§ **YOUR GOAL**: The reply should hold only the lines from the one with "Тип конструкции" to the one with "SHIB ที่ 3.4", both ends kept, exactly as they appear below, without any pictures.

§ **INFORMATION SUPPLIED**:
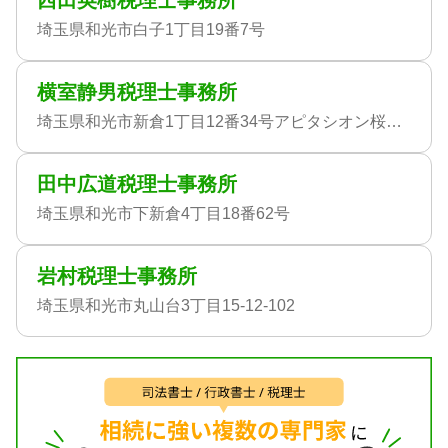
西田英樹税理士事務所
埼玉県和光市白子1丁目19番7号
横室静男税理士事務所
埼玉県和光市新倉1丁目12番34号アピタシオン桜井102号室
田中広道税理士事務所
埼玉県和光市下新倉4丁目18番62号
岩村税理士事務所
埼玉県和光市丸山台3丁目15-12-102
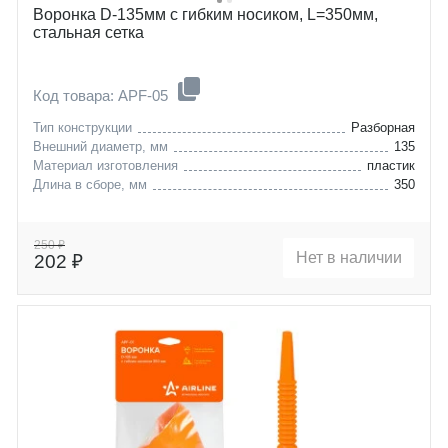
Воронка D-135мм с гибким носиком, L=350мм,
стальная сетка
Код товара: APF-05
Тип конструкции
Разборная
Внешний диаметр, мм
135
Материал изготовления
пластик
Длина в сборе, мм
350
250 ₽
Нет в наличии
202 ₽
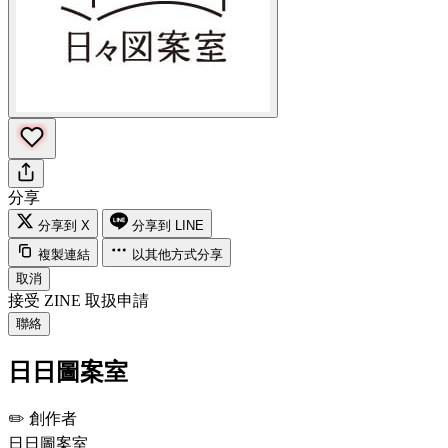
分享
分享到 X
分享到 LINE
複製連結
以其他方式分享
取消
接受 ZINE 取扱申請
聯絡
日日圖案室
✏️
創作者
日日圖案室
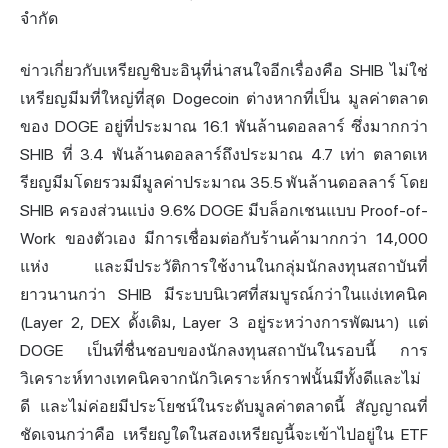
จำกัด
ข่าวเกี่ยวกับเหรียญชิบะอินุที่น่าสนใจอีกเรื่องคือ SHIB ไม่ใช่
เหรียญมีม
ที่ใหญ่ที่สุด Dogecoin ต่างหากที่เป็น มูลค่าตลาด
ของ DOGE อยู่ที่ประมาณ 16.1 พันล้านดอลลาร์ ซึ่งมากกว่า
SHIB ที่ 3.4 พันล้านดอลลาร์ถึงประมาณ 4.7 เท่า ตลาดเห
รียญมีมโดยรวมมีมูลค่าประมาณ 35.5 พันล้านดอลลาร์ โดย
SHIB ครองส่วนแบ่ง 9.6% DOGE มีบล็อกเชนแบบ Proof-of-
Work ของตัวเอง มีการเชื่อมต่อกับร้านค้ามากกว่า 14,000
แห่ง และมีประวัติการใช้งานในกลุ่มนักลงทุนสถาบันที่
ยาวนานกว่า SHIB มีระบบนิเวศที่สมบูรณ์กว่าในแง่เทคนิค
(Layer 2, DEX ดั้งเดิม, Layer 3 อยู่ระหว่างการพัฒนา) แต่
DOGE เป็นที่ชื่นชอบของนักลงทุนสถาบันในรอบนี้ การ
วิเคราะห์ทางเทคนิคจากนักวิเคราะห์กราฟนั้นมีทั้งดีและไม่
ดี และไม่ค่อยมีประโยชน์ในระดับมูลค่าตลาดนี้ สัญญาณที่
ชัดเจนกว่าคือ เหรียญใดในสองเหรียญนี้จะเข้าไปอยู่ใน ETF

==

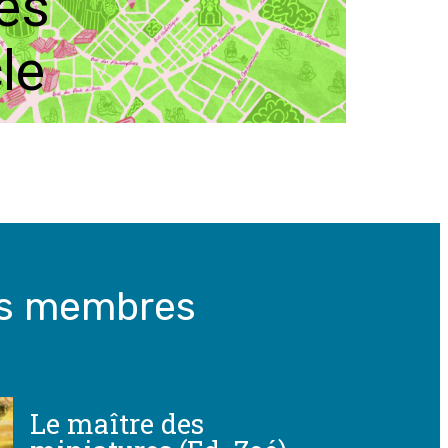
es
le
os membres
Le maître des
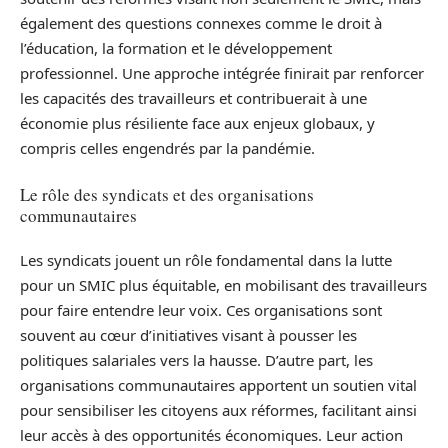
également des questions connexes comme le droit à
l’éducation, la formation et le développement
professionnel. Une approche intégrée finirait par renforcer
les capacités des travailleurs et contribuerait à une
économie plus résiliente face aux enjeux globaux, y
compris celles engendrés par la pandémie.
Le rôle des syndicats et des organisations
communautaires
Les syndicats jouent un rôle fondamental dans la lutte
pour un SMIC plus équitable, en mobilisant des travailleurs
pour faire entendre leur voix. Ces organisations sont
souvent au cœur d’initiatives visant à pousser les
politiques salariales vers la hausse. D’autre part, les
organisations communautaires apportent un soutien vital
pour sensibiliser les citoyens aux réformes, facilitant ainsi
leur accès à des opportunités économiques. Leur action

§ **TASK ANSWER**:
Тип конструкции
Разборная
Внешний диаметр, мм
135
Материал изготовления
пластик
Длина в сборе, мм
350
250 ₽
Нет в наличии
202 ₽
分享
分享到 X
分享到 LINE
複製連結
以其他方式分享
取消
接受 ZINE 取扱申請
聯絡
日日圖案室
✏️
創作者
日日圖案室
จำกัด
ข่าวเกี่ยวกับเหรียญชิบะอินุที่น่าสนใจอีกเรื่องคือ SHIB ไม่ใช่
เหรียญมีม
ที่ใหญ่ที่สุด Dogecoin ต่างหากที่เป็น มูลค่าตลาด
ของ DOGE อยู่ที่ประมาณ 16.1 พันล้านดอลลาร์ ซึ่งมากกว่า
SHIB ที่ 3.4 พันล้านดอลลาร์ถึงประมาณ 4.7 เท่า ตลาดเห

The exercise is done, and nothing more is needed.